Management of cyanide toxicity:
- A) intubation to support the airway of the comatose patient
- B) 100% FiO2 has been recommended, but may have no effect (the oxygen content of blood is not the issue)
- C) Circulatory support with vasopressors and inotropes (cardiac output must be maintained if parenteral rescue agents are to ever get to the tissues)
- D) Sedation and analgesia should be offered, keeping in mind that normal mechanisms of renal clearance and hepatic metabolism are likely to be grossly impaired
- E) The electrolytes may be grossly deranged. Specifically, there will be severe acidosis, which may call for sodium bicarbonate purely because the serum bicarbonate is trending towards zero, and you don't want to run out of buffer.

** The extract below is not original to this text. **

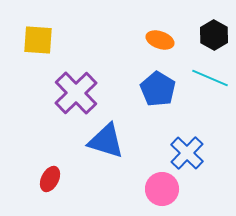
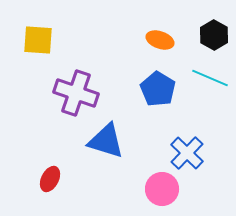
purple cross: rotated 27 degrees counterclockwise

- F) Renal failure is likely, and serious thought should be given to early dialysis
- G) A PPI should be started, because these poeple tend to suffer extensive sloughing of their gastric lining, with ensuing gastritis
- H) In the presence of an excess cyanhaemoglobin, one may consider exchange transfusion - but this is rarely a major contributor to the lethality of a cyanide overdose. usually, oxygen-carrying capacity of the blood is not an issue.
- Decontamination may to be effective (however most cyanides are rapidly absorbed).

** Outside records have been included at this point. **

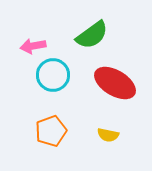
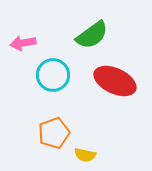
pink arrow: moved 10 px left, 3 px up
red ellipse: moved 2 px up; rotated 6 degrees counterclockwise
orange pentagon: moved 3 px right, 2 px down
yellow semicircle: moved 23 px left, 20 px down
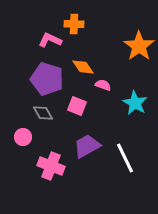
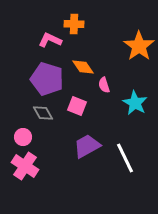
pink semicircle: moved 1 px right; rotated 126 degrees counterclockwise
pink cross: moved 26 px left; rotated 12 degrees clockwise
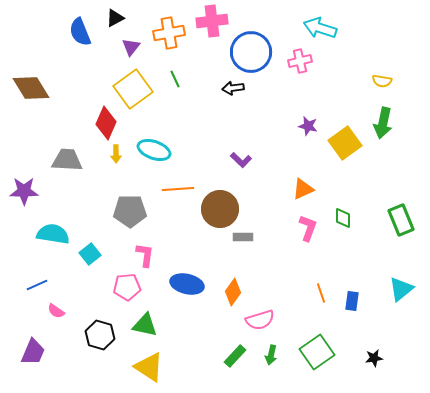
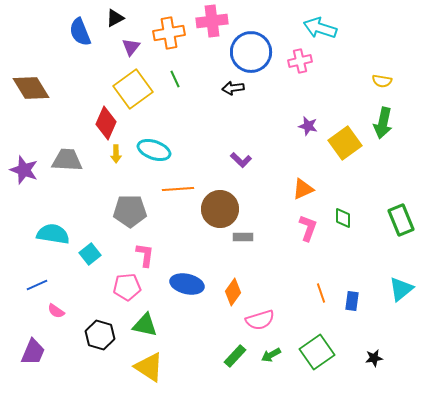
purple star at (24, 191): moved 21 px up; rotated 20 degrees clockwise
green arrow at (271, 355): rotated 48 degrees clockwise
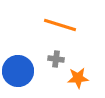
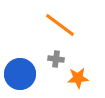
orange line: rotated 20 degrees clockwise
blue circle: moved 2 px right, 3 px down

- Cyanide has a short half-life (~ 2 hours), but in massive overdose the decontamination of plasma by dialysis may be feasible and has contributed to the survival of at least one historical victim (Wesson et al, 1985).
- Hydoxycobalamin binds cyanide and forms cyanocobalamin
- This is the antidote of choice
- Advantages include a lack of toxicity for non-poisoned victims (thus, it may be given empirically)

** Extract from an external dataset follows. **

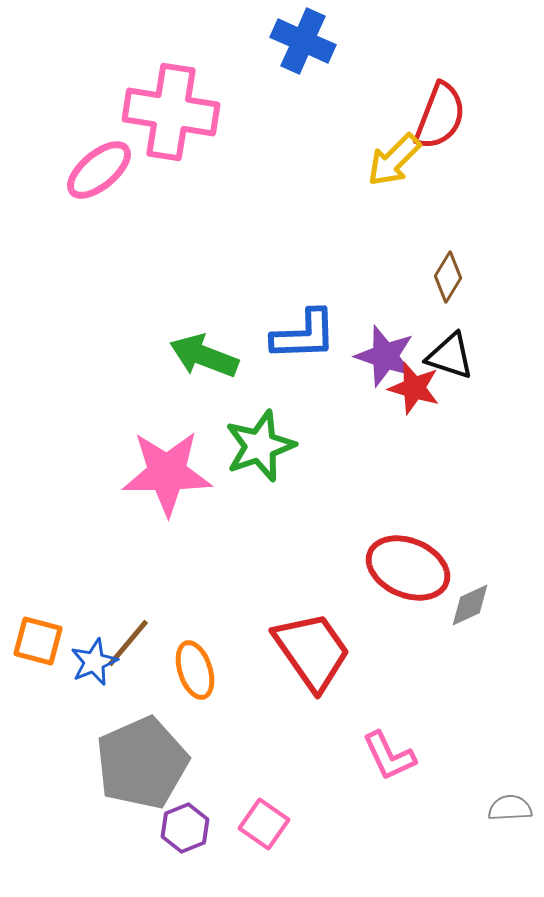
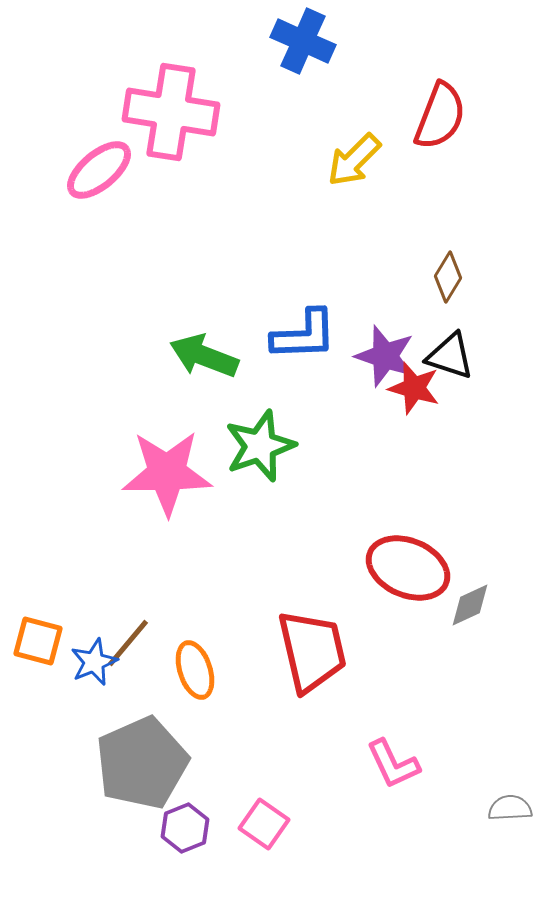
yellow arrow: moved 40 px left
red trapezoid: rotated 22 degrees clockwise
pink L-shape: moved 4 px right, 8 px down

- The onset of action is rapid
- It may be given in the pre-hospital setting and requires no monitoring.
- The side efects are relatively minor; perhaps the most striking is the tendency for the body fluids to turn a vivid red-orange color.
- dicobalt edetate may be an alternative cobalt-based binder, but hydroxycobalamin is more widely available, and much less toxic. LITFL mentions that dicobalt edetate causes "seizures, chest pain and dyspnoea, head and neck swelling, hypotension, urticaria and vomiting"
- Sodium thiosulfate
- Sulfur donors in general act by offering a sulfur ion to the endogenous rhodanese enzyme which converts cyanide to thiocyanate
- Like hydroxycobalamin, this is a reasonably safe option - there are few side effects.
- Induction of methaemoglobinaemia
- Methaemoglobin binds free cyanide and forms cyanmethaemoglobin.
- Various drugs are available for this. Sodium nitrite and amyl nitrite are the most frequently quoted. Methylene blue is also available, but is not without its side-effects.
- Hall and Rumack, writing in the mid-1980s, recommended a sniff of a freshly cracked amyl nitrite inhaler as the first-line rescue therapy, presumably because back in those days everybody had a few of those in their back pocket at all times.